Equally startling is the sound of a conversation between a student and Professor Juan Bassegoda Nonell, a noted Gaudi scholar. The moment is one of only a few in which human voices intrude upon the mesmerizing score by film composer Toru Takemitsu. The complete lack of narration and the minimal subtitles force the viewer to consider the architecture for what it is without the usual stream of labels and comparisons. The filmmaker’s acute sensual appreciation for the tiniest details is reflected in the meditative quality of the musical score. At other times the ethereal, almost spooky music seems at odds with such profoundly earthy forms as Gaudi’s grottos at the Parque Guell.

Gaudi’s master work, the Sagrada Familia is the final structure explored in the film. The complexity of Gaudi’s plan for this structure has been a slowly unfolding puzzle to architects who have carried on his work since his untimely death in 1926. This segment of the film is the only portion to have any narration which comes in the form of a commentary by Puig Boada, Gaudi’s assistant in the construction of the temple. Boada explains that the model for the temple was destroyed in the Spanish Civil War, and many architects have since been involved in researching and recreating the plan for this ultimate expression of Gaudi’s artistic genius. The temple was still incomplete on the recent 150th anniversary of Antonio Gaudi’s birth. Boada tells the viewer that Gaudi wanted architecture to be in the image of nature, and this film is a wonderful testament to his effort and achievement.

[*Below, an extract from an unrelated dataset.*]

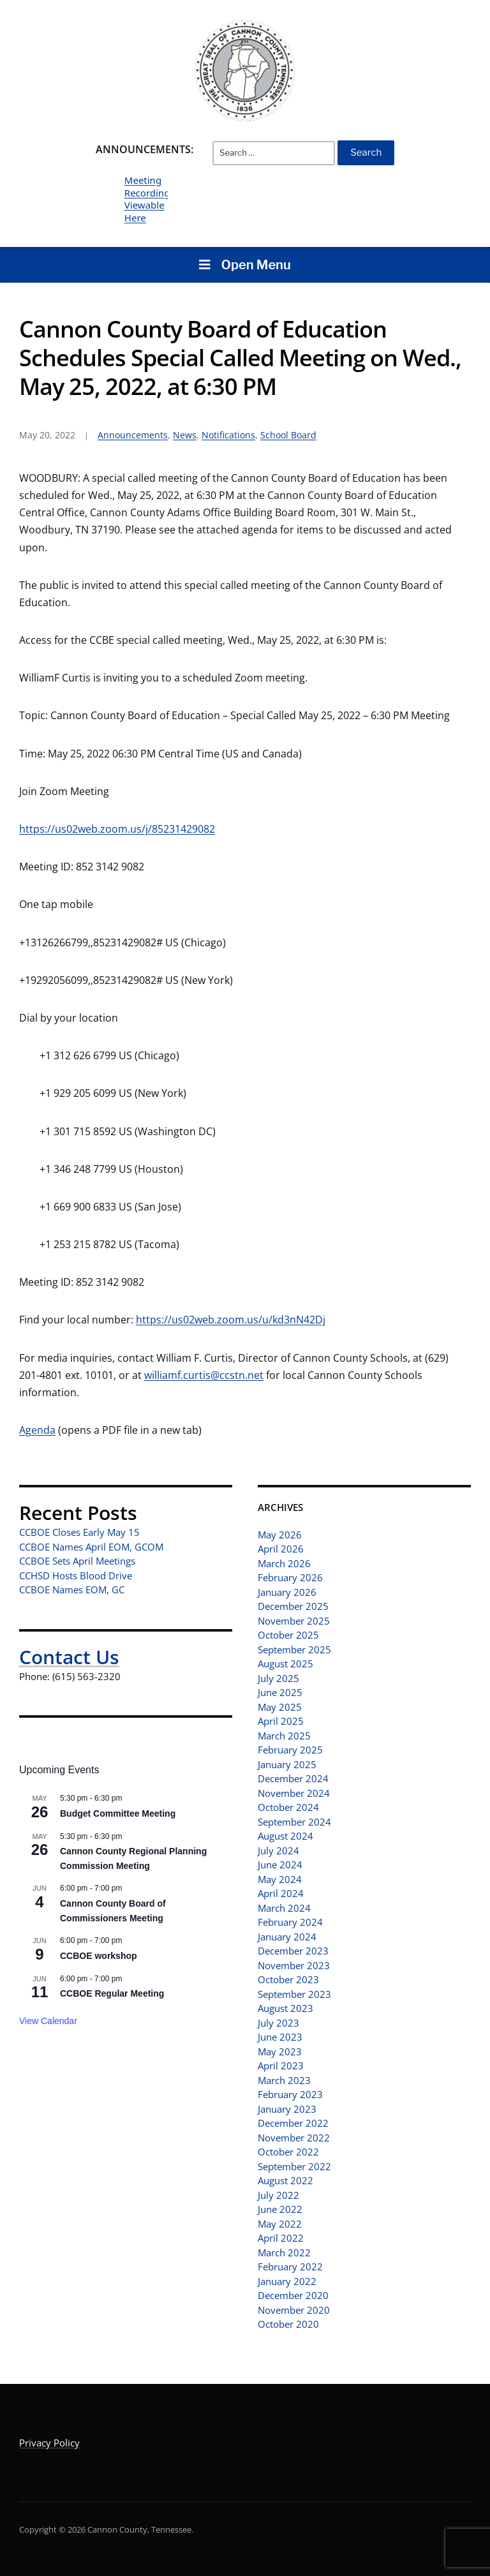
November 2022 (294, 2137)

Because this film is primarily a visual experience of Gaudi’s architecture, the viewer may wish to consult George Roseborough Collins’ short but important work Antonio Gaud, George Braziller, 1960. Several more recent publications include Rainer Zerbst’s Gaudi, 1852-1926: Antoni Gaudi i Cornet: a life devoted to architecture, Taschen, 1991, and Antonio Gaudi: Master Architect by Juan Bassegoda Nonell, Abbeville Press, 2000. A compliment to the visual feast of the film can be found in The Designs and Drawings of Antonio Gaudi, by an unbeatable partnership of two notable Gaudi scholars: Juan Bassegoda Nonell and George Roseborough Collins, Princeton University Press, 1983. Most of Gaudi’s drawings were destroyed by the same Civil War fire that destroyed the model of Sagrada Familia, so those that survive provide a valuable insight to the intellect of the architect. The architect’s complex spatial engineering illustrated in The Designs and Drawings of Antonio Gaudi is an excellent compliment to the sensual celebration that is Teshigahara’s Antonio Gaudi.